What is required
Copy the lines below exactly. Start at the first and finish with the line containing "Laisser un commentaire".

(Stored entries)
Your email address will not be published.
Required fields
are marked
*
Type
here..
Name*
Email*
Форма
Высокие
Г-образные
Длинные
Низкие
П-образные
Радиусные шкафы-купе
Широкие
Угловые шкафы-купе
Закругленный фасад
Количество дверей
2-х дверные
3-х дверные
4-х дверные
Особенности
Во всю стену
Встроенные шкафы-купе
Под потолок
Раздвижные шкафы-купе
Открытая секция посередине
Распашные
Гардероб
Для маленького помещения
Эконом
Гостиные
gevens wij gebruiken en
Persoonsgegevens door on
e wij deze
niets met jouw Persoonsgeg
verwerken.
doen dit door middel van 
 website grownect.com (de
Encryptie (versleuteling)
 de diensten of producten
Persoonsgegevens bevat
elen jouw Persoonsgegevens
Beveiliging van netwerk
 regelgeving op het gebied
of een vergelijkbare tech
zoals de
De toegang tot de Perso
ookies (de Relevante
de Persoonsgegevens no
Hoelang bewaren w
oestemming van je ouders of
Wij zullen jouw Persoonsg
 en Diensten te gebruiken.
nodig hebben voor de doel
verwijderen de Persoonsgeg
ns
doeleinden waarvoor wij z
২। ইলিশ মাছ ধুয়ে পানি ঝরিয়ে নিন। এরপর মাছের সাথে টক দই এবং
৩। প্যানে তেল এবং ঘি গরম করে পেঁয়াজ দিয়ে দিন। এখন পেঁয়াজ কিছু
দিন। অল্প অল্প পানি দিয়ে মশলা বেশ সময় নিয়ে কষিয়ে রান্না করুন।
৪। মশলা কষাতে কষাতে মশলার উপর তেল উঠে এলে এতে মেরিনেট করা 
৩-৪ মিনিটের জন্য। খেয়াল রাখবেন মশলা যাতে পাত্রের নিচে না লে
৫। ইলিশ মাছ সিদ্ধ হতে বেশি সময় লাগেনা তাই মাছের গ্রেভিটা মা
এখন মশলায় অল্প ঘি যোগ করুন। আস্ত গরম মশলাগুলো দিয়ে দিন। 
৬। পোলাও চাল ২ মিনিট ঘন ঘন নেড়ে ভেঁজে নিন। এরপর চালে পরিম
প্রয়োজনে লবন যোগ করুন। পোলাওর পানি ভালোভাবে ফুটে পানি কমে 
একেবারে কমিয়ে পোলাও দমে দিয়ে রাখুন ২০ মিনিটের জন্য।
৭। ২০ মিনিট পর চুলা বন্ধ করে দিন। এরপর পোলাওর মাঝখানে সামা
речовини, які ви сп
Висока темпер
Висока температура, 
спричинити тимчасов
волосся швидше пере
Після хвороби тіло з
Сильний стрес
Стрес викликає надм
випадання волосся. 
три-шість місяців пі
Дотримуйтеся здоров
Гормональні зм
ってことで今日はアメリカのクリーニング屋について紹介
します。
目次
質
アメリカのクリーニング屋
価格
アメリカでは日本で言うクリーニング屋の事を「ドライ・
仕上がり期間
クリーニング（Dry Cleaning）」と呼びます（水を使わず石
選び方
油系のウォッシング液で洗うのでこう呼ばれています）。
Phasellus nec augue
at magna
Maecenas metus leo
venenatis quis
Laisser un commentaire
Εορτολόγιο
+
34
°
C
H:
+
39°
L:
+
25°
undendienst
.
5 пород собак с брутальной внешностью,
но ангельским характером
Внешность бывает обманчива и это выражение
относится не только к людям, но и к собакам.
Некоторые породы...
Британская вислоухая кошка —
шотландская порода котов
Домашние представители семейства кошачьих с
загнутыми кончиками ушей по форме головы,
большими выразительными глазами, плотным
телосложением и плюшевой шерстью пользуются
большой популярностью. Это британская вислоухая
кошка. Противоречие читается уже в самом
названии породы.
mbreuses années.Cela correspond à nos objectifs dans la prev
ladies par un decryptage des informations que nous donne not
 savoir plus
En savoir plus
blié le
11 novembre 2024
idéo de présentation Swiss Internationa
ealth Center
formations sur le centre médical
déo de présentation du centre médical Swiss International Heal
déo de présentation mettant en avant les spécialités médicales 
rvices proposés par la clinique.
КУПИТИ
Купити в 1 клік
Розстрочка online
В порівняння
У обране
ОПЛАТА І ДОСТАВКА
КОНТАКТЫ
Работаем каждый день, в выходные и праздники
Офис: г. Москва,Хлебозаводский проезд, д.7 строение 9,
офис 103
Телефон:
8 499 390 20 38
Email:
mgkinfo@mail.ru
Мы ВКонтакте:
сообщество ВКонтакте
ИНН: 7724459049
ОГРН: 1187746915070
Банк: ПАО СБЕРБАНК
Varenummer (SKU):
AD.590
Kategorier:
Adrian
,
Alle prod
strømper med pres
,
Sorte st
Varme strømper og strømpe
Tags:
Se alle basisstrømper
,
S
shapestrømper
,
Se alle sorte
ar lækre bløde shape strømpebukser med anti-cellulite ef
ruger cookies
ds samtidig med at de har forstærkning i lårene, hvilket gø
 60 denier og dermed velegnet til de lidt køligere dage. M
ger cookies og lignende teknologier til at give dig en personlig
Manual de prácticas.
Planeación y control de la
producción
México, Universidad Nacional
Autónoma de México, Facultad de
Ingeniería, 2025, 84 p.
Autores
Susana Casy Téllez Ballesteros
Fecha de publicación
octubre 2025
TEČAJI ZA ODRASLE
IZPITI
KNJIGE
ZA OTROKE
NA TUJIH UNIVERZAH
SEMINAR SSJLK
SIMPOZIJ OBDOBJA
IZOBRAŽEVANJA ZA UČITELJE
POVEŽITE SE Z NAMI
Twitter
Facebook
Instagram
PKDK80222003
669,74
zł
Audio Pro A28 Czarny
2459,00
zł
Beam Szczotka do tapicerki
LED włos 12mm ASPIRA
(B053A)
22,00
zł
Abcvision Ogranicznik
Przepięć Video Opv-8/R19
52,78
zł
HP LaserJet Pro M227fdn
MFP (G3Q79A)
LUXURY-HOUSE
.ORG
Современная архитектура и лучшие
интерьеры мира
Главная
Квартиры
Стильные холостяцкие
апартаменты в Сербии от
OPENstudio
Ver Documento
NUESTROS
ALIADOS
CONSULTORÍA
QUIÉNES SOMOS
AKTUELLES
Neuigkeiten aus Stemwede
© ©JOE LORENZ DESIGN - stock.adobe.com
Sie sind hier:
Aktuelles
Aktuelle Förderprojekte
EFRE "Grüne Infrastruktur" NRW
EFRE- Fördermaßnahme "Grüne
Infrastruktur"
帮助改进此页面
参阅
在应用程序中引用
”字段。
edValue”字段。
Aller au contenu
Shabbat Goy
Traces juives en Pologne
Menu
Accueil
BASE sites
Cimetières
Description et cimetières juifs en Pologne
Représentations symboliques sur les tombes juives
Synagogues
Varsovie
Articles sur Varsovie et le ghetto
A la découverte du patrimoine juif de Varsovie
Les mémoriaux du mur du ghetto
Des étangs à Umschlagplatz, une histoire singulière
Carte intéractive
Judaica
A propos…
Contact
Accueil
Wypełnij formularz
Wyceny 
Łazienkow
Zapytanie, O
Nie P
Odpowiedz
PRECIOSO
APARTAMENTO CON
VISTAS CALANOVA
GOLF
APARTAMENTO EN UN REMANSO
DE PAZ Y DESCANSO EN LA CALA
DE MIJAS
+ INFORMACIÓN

Solution
Your email address will not be published.
Required fields
are marked
*
Type
here..
Name*
Email*
Форма
Высокие
Г-образные
Длинные
Низкие
П-образные
Радиусные шкафы-купе
Широкие
Угловые шкафы-купе
Закругленный фасад
Количество дверей
2-х дверные
3-х дверные
4-х дверные
Особенности
Во всю стену
Встроенные шкафы-купе
Под потолок
Раздвижные шкафы-купе
Открытая секция посередине
Распашные
Гардероб
Для маленького помещения
Эконом
Гостиные
gevens wij gebruiken en
Persoonsgegevens door on
e wij deze
niets met jouw Persoonsgeg
verwerken.
doen dit door middel van 
 website grownect.com (de
Encryptie (versleuteling)
 de diensten of producten
Persoonsgegevens bevat
elen jouw Persoonsgegevens
Beveiliging van netwerk
 regelgeving op het gebied
of een vergelijkbare tech
zoals de
De toegang tot de Perso
ookies (de Relevante
de Persoonsgegevens no
Hoelang bewaren w
oestemming van je ouders of
Wij zullen jouw Persoonsg
 en Diensten te gebruiken.
nodig hebben voor de doel
verwijderen de Persoonsgeg
ns
doeleinden waarvoor wij z
২। ইলিশ মাছ ধুয়ে পানি ঝরিয়ে নিন। এরপর মাছের সাথে টক দই এবং
৩। প্যানে তেল এবং ঘি গরম করে পেঁয়াজ দিয়ে দিন। এখন পেঁয়াজ কিছু
দিন। অল্প অল্প পানি দিয়ে মশলা বেশ সময় নিয়ে কষিয়ে রান্না করুন।
৪। মশলা কষাতে কষাতে মশলার উপর তেল উঠে এলে এতে মেরিনেট করা 
৩-৪ মিনিটের জন্য। খেয়াল রাখবেন মশলা যাতে পাত্রের নিচে না লে
৫। ইলিশ মাছ সিদ্ধ হতে বেশি সময় লাগেনা তাই মাছের গ্রেভিটা মা
এখন মশলায় অল্প ঘি যোগ করুন। আস্ত গরম মশলাগুলো দিয়ে দিন। 
৬। পোলাও চাল ২ মিনিট ঘন ঘন নেড়ে ভেঁজে নিন। এরপর চালে পরিম
প্রয়োজনে লবন যোগ করুন। পোলাওর পানি ভালোভাবে ফুটে পানি কমে 
একেবারে কমিয়ে পোলাও দমে দিয়ে রাখুন ২০ মিনিটের জন্য।
৭। ২০ মিনিট পর চুলা বন্ধ করে দিন। এরপর পোলাওর মাঝখানে সামা
речовини, які ви сп
Висока темпер
Висока температура, 
спричинити тимчасов
волосся швидше пере
Після хвороби тіло з
Сильний стрес
Стрес викликає надм
випадання волосся. 
три-шість місяців пі
Дотримуйтеся здоров
Гормональні зм
ってことで今日はアメリカのクリーニング屋について紹介
します。
目次
質
アメリカのクリーニング屋
価格
アメリカでは日本で言うクリーニング屋の事を「ドライ・
仕上がり期間
クリーニング（Dry Cleaning）」と呼びます（水を使わず石
選び方
油系のウォッシング液で洗うのでこう呼ばれています）。
Phasellus nec augue
at magna
Maecenas metus leo
venenatis quis
Laisser un commentaire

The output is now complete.